[Opening Provided data section]

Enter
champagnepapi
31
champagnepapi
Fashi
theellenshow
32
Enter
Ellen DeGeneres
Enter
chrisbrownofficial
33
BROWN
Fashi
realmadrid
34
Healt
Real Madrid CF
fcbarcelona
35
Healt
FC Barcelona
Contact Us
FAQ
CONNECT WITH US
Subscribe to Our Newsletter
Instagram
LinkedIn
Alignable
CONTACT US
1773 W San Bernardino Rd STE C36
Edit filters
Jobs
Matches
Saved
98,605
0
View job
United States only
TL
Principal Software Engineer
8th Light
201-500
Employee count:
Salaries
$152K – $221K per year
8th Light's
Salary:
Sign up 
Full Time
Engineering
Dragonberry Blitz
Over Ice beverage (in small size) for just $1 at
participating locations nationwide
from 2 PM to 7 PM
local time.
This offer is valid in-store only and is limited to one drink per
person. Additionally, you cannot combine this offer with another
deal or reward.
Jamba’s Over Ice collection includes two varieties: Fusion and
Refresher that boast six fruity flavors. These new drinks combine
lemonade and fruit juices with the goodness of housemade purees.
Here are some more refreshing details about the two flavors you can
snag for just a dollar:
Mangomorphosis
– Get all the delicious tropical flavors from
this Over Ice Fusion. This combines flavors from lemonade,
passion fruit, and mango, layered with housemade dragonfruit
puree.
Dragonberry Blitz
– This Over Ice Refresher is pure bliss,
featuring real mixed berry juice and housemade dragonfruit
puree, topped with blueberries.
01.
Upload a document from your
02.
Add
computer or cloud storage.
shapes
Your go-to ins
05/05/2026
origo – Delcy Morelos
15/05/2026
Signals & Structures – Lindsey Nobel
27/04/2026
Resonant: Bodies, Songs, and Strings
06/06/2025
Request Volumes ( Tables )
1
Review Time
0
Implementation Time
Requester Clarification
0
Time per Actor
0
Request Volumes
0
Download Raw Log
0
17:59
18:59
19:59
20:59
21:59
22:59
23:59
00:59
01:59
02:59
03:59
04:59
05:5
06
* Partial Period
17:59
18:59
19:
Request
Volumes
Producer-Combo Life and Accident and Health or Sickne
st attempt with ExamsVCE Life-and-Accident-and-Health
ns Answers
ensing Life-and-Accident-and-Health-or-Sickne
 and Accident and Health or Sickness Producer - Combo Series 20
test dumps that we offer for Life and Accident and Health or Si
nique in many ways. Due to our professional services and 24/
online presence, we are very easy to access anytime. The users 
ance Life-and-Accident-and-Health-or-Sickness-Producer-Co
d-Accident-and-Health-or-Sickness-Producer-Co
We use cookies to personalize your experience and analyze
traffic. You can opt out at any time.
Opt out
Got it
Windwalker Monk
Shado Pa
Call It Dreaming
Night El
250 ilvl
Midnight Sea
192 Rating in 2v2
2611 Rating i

[Closing Provided data section]

What needs to be done
In your response, give all the records again with nothing altered.

Response to this exercise
Enter
champagnepapi
31
champagnepapi
Fashi
theellenshow
32
Enter
Ellen DeGeneres
Enter
chrisbrownofficial
33
BROWN
Fashi
realmadrid
34
Healt
Real Madrid CF
fcbarcelona
35
Healt
FC Barcelona
Contact Us
FAQ
CONNECT WITH US
Subscribe to Our Newsletter
Instagram
LinkedIn
Alignable
CONTACT US
1773 W San Bernardino Rd STE C36
Edit filters
Jobs
Matches
Saved
98,605
0
View job
United States only
TL
Principal Software Engineer
8th Light
201-500
Employee count:
Salaries
$152K – $221K per year
8th Light's
Salary:
Sign up 
Full Time
Engineering
Dragonberry Blitz
Over Ice beverage (in small size) for just $1 at
participating locations nationwide
from 2 PM to 7 PM
local time.
This offer is valid in-store only and is limited to one drink per
person. Additionally, you cannot combine this offer with another
deal or reward.
Jamba’s Over Ice collection includes two varieties: Fusion and
Refresher that boast six fruity flavors. These new drinks combine
lemonade and fruit juices with the goodness of housemade purees.
Here are some more refreshing details about the two flavors you can
snag for just a dollar:
Mangomorphosis
– Get all the delicious tropical flavors from
this Over Ice Fusion. This combines flavors from lemonade,
passion fruit, and mango, layered with housemade dragonfruit
puree.
Dragonberry Blitz
– This Over Ice Refresher is pure bliss,
featuring real mixed berry juice and housemade dragonfruit
puree, topped with blueberries.
01.
Upload a document from your
02.
Add
computer or cloud storage.
shapes
Your go-to ins
05/05/2026
origo – Delcy Morelos
15/05/2026
Signals & Structures – Lindsey Nobel
27/04/2026
Resonant: Bodies, Songs, and Strings
06/06/2025
Request Volumes ( Tables )
1
Review Time
0
Implementation Time
Requester Clarification
0
Time per Actor
0
Request Volumes
0
Download Raw Log
0
17:59
18:59
19:59
20:59
21:59
22:59
23:59
00:59
01:59
02:59
03:59
04:59
05:5
06
* Partial Period
17:59
18:59
19:
Request
Volumes
Producer-Combo Life and Accident and Health or Sickne
st attempt with ExamsVCE Life-and-Accident-and-Health
ns Answers
ensing Life-and-Accident-and-Health-or-Sickne
 and Accident and Health or Sickness Producer - Combo Series 20
test dumps that we offer for Life and Accident and Health or Si
nique in many ways. Due to our professional services and 24/
online presence, we are very easy to access anytime. The users 
ance Life-and-Accident-and-Health-or-Sickness-Producer-Co
d-Accident-and-Health-or-Sickness-Producer-Co
We use cookies to personalize your experience and analyze
traffic. You can opt out at any time.
Opt out
Got it
Windwalker Monk
Shado Pa
Call It Dreaming
Night El
250 ilvl
Midnight Sea
192 Rating in 2v2
2611 Rating i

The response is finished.